Page-level text extractions

*-*-*

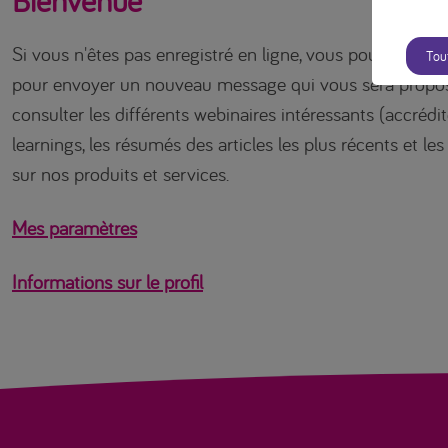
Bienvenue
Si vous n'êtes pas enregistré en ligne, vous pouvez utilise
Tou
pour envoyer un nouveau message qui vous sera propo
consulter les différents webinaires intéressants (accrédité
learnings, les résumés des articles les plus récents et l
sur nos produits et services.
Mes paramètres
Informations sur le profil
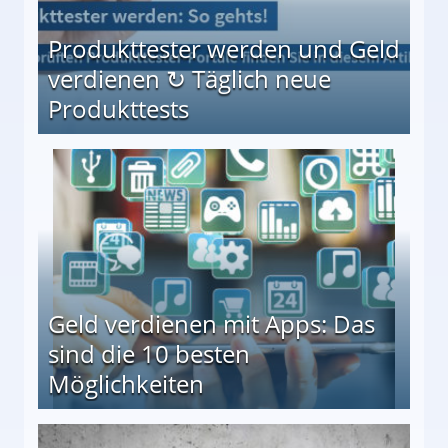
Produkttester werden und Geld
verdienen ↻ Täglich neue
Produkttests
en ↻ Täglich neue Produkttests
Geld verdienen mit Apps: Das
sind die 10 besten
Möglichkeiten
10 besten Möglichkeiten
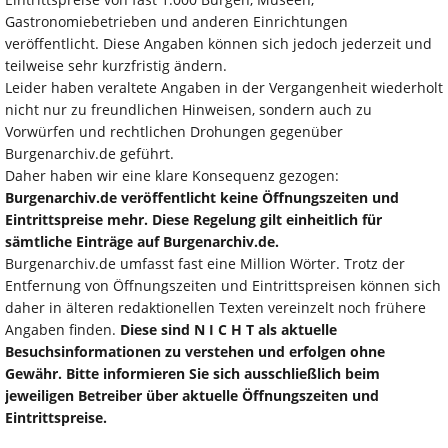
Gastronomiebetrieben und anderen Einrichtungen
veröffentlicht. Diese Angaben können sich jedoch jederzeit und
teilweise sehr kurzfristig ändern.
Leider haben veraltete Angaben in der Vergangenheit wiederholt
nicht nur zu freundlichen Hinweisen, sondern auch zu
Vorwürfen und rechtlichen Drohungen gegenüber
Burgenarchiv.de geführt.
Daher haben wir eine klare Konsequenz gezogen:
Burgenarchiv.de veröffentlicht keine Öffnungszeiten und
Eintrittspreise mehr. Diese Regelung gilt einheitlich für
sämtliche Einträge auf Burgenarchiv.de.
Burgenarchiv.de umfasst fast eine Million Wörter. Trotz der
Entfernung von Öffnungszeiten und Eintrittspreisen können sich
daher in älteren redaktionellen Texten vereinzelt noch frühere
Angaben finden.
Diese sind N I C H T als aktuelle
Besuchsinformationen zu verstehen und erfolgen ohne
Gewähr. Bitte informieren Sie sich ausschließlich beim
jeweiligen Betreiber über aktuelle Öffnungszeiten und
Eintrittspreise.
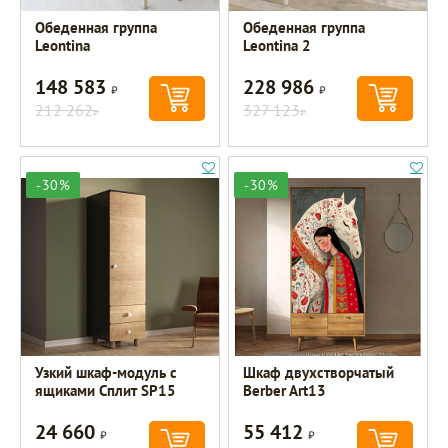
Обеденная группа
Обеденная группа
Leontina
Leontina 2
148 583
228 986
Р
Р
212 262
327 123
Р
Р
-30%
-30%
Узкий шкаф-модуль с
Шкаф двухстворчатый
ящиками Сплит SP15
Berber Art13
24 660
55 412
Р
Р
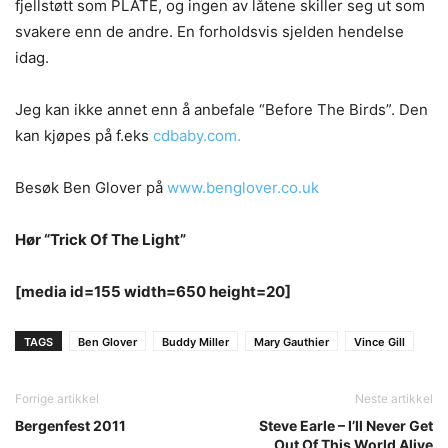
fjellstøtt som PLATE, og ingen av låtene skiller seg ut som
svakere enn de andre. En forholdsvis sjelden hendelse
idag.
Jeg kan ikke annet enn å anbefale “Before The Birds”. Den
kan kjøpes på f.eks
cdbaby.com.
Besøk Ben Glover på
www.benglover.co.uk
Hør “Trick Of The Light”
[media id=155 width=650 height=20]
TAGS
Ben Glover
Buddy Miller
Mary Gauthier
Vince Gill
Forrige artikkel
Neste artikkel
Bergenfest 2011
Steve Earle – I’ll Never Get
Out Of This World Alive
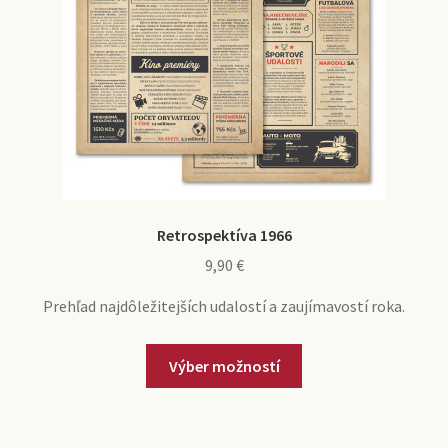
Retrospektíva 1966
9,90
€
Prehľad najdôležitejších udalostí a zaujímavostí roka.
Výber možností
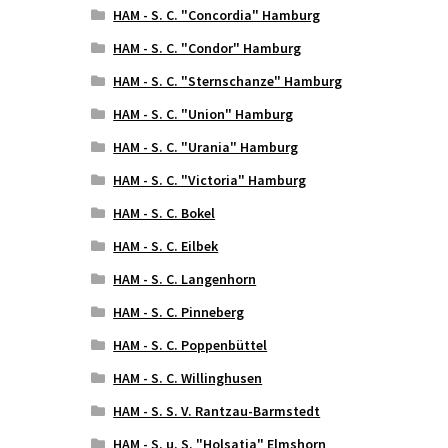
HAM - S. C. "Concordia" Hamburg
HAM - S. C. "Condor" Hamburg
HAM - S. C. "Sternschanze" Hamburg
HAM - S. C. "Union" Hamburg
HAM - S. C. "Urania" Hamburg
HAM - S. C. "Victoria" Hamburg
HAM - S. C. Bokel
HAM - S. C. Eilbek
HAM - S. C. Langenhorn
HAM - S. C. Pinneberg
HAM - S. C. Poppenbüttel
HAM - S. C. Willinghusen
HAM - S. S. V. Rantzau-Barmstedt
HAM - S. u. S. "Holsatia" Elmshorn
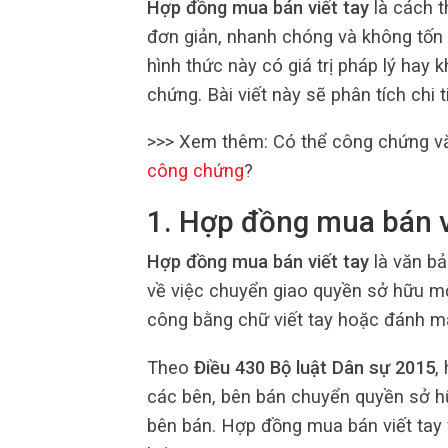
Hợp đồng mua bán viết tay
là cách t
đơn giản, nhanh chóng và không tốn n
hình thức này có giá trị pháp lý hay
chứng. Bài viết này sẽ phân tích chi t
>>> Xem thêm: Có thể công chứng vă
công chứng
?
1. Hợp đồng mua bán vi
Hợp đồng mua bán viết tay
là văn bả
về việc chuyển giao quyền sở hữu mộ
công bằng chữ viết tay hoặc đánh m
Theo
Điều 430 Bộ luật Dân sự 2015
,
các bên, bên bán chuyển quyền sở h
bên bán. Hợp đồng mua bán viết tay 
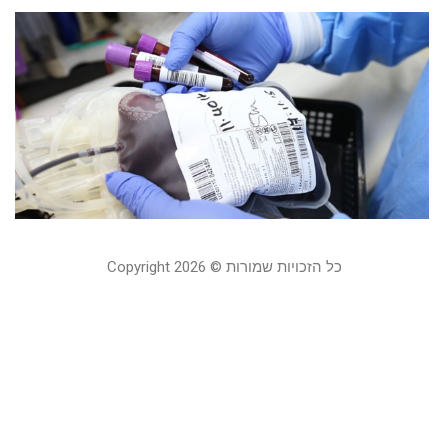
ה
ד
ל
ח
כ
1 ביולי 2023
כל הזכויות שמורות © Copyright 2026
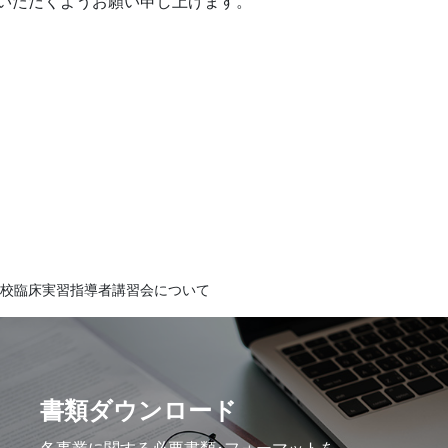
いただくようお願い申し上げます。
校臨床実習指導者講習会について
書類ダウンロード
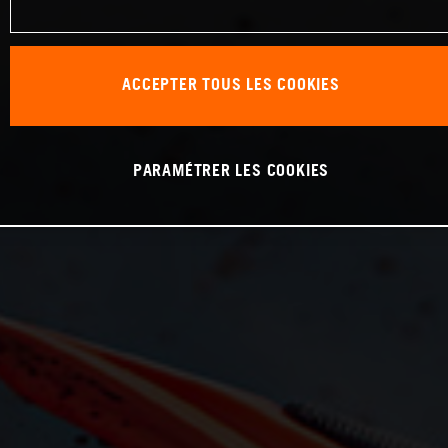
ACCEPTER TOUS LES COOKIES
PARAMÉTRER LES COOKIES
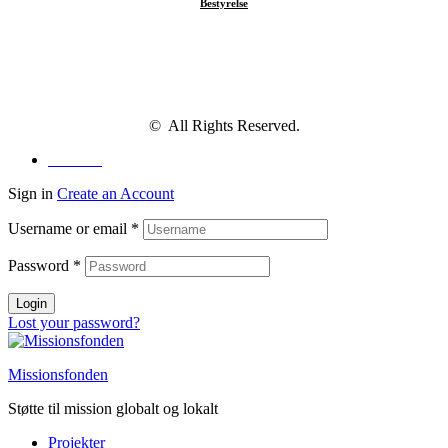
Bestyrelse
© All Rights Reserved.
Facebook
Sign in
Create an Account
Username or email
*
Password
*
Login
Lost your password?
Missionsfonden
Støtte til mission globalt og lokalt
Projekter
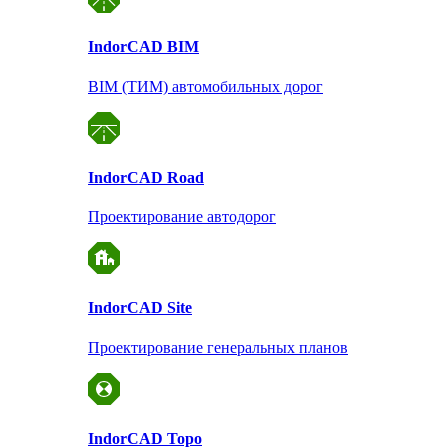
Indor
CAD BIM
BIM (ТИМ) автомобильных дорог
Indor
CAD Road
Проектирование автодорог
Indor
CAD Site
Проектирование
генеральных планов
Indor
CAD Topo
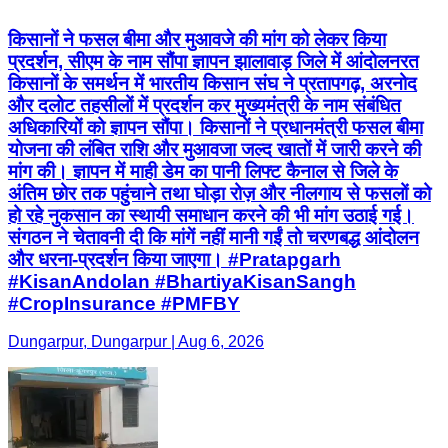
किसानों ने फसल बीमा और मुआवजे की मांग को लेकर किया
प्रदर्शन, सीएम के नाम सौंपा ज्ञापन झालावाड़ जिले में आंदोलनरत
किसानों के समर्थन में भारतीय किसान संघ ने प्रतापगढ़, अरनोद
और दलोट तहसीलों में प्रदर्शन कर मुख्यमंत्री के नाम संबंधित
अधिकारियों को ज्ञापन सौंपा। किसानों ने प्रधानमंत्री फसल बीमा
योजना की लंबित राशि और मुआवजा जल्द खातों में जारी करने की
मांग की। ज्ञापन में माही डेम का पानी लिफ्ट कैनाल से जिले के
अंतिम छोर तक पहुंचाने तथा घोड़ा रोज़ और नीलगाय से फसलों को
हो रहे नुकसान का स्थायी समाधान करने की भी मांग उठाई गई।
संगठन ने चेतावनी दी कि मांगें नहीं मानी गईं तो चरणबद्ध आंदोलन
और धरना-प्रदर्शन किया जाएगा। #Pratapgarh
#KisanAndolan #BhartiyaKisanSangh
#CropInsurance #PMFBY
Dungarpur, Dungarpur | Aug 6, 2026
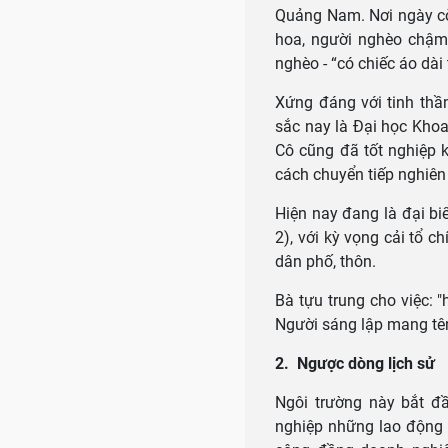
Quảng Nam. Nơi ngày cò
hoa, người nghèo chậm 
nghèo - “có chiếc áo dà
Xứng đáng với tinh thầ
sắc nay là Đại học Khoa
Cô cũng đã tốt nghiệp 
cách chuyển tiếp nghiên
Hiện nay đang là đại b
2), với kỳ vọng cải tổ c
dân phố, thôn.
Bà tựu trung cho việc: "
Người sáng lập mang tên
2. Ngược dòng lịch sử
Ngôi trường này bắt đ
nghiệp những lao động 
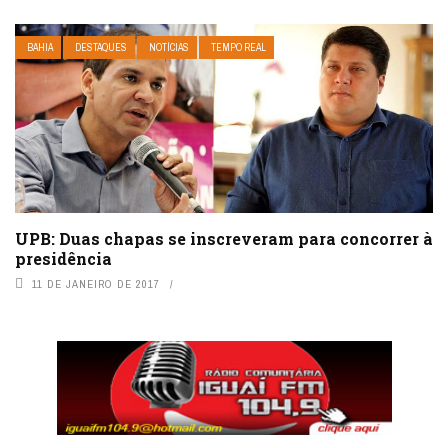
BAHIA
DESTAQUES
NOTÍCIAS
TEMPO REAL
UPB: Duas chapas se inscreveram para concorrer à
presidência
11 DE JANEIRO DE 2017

*-*-*

> _Work required_
If an entry holds a picture, leave the picture out and repeat the rest exactly.

> _Answer to the problem_
Bienvenue
Si vous n'êtes pas enregistré en ligne, vous pouvez utilise
Tou
pour envoyer un nouveau message qui vous sera propo
consulter les différents webinaires intéressants (accrédité
learnings, les résumés des articles les plus récents et l
sur nos produits et services.
Mes paramètres
Informations sur le profil
Produkttester werden und Geld
verdienen ↻ Täglich neue
Produkttests
en ↻ Täglich neue Produkttests
Geld verdienen mit Apps: Das
sind die 10 besten
Möglichkeiten
10 besten Möglichkeiten
Gastronomiebetrieben und anderen Einrichtungen
veröffentlicht. Diese Angaben können sich jedoch jederzeit und
teilweise sehr kurzfristig ändern.
Leider haben veraltete Angaben in der Vergangenheit wiederholt
nicht nur zu freundlichen Hinweisen, sondern auch zu
Vorwürfen und rechtlichen Drohungen gegenüber
Burgenarchiv.de geführt.
Daher haben wir eine klare Konsequenz gezogen:
Burgenarchiv.de veröffentlicht keine Öffnungszeiten und
Eintrittspreise mehr. Diese Regelung gilt einheitlich für
sämtliche Einträge auf Burgenarchiv.de.
Burgenarchiv.de umfasst fast eine Million Wörter. Trotz der
Entfernung von Öffnungszeiten und Eintrittspreisen können sich
daher in älteren redaktionellen Texten vereinzelt noch frühere
Angaben finden.
Diese sind N I C H T als aktuelle
Besuchsinformationen zu verstehen und erfolgen ohne
Gewähr. Bitte informieren Sie sich ausschließlich beim
jeweiligen Betreiber über aktuelle Öffnungszeiten und
Eintrittspreise.
Обеденная группа
Обеденная группа
Leontina
Leontina 2
148 583
228 986
Р
Р
212 262
327 123
Р
Р
-30%
-30%
Узкий шкаф-модуль с
Шкаф двухстворчатый
ящиками Сплит SP15
Berber Art13
24 660
55 412
Р
Р
fjellstøtt som PLATE, og ingen av låtene skiller seg ut som
svakere enn de andre. En forholdsvis sjelden hendelse
idag.
Jeg kan ikke annet enn å anbefale “Before The Birds”. Den
kan kjøpes på f.eks
cdbaby.com.
Besøk Ben Glover på
www.benglover.co.uk
Hør “Trick Of The Light”
[media id=155 width=650 height=20]
TAGS
Ben Glover
Buddy Miller
Mary Gauthier
Vince Gill
Forrige artikkel
Neste artikkel
Bergenfest 2011
Steve Earle – I’ll Never Get
Out Of This World Alive
Retrospektíva 1966
9,90
€
Prehľad najdôležitejších udalostí a zaujímavostí roka.
Výber možností
HAM - S. C. "Concordia" Hamburg
HAM - S. C. "Condor" Hamburg
HAM - S. C. "Sternschanze" Hamburg
HAM - S. C. "Union" Hamburg
HAM - S. C. "Urania" Hamburg
HAM - S. C. "Victoria" Hamburg
HAM - S. C. Bokel
HAM - S. C. Eilbek
HAM - S. C. Langenhorn
HAM - S. C. Pinneberg
HAM - S. C. Poppenbüttel
HAM - S. C. Willinghusen
HAM - S. S. V. Rantzau-Barmstedt
HAM - S. u. S. "Holsatia" Elmshorn
Hợp đồng mua bán viết tay
là cách t
đơn giản, nhanh chóng và không tốn n
hình thức này có giá trị pháp lý hay
chứng. Bài viết này sẽ phân tích chi t
>>> Xem thêm: Có thể công chứng vă
công chứng
?
1. Hợp đồng mua bán vi
Hợp đồng mua bán viết tay
là văn bả
về việc chuyển giao quyền sở hữu mộ
công bằng chữ viết tay hoặc đánh m
Theo
Điều 430 Bộ luật Dân sự 2015
,
các bên, bên bán chuyển quyền sở h
bên bán. Hợp đồng mua bán viết tay 
ה
ד
ל
ח
כ
1 ביולי 2023
כל הזכויות שמורות © Copyright 2026
いただくようお願い申し上げます。
校臨床実習指導者講習会について
書類ダウンロード
ACCEPTER TOUS LES COOKIES
PARAMÉTRER LES COOKIES
Bestyrelse
© All Rights Reserved.
Facebook
Sign in
Create an Account
Username or email
*
Password
*
Login
Lost your password?
Missionsfonden
Støtte til mission globalt og lokalt
Projekter
Indor
CAD BIM
BIM (ТИМ) автомобильных дорог
Indor
CAD Road
Проектирование автодорог
Indor
CAD Site
Проектирование
генеральных планов
Indor
CAD Topo
किसानों ने फसल बीमा और मुआवजे की मांग को लेकर किया
प्रदर्शन, सीएम के नाम सौंपा ज्ञापन झालावाड़ जिले में आंदोलनरत
किसानों के समर्थन में भारतीय किसान संघ ने प्रतापगढ़, अरनोद
और दलोट तहसीलों में प्रदर्शन कर मुख्यमंत्री के नाम संबंधित
अधिकारियों को ज्ञापन सौंपा। किसानों ने प्रधानमंत्री फसल बीमा
योजना की लंबित राशि और मुआवजा जल्द खातों में जारी करने की
मांग की। ज्ञापन में माही डेम का पानी लिफ्ट कैनाल से जिले के
अंतिम छोर तक पहुंचाने तथा घोड़ा रोज़ और नीलगाय से फसलों को
हो रहे नुकसान का स्थायी समाधान करने की भी मांग उठाई गई।
संगठन ने चेतावनी दी कि मांगें नहीं मानी गईं तो चरणबद्ध आंदोलन
और धरना-प्रदर्शन किया जाएगा। #Pratapgarh
#KisanAndolan #BhartiyaKisanSangh
#CropInsurance #PMFBY
Dungarpur, Dungarpur | Aug 6, 2026
Quảng Nam. Nơi ngày cò
hoa, người nghèo chậm 
nghèo - “có chiếc áo dà
Xứng đáng với tinh thầ
sắc nay là Đại học Khoa
Cô cũng đã tốt nghiệp 
cách chuyển tiếp nghiên
Hiện nay đang là đại b
2), với kỳ vọng cải tổ c
dân phố, thôn.
Bà tựu trung cho việc: "
Người sáng lập mang tên
2. Ngược dòng lịch sử
Ngôi trường này bắt đ
nghiệp những lao động 
BAHIA
DESTAQUES
NOTÍCIAS
TEMPO REAL
UPB: Duas chapas se inscreveram para concorrer à
presidência
11 DE JANEIRO DE 2017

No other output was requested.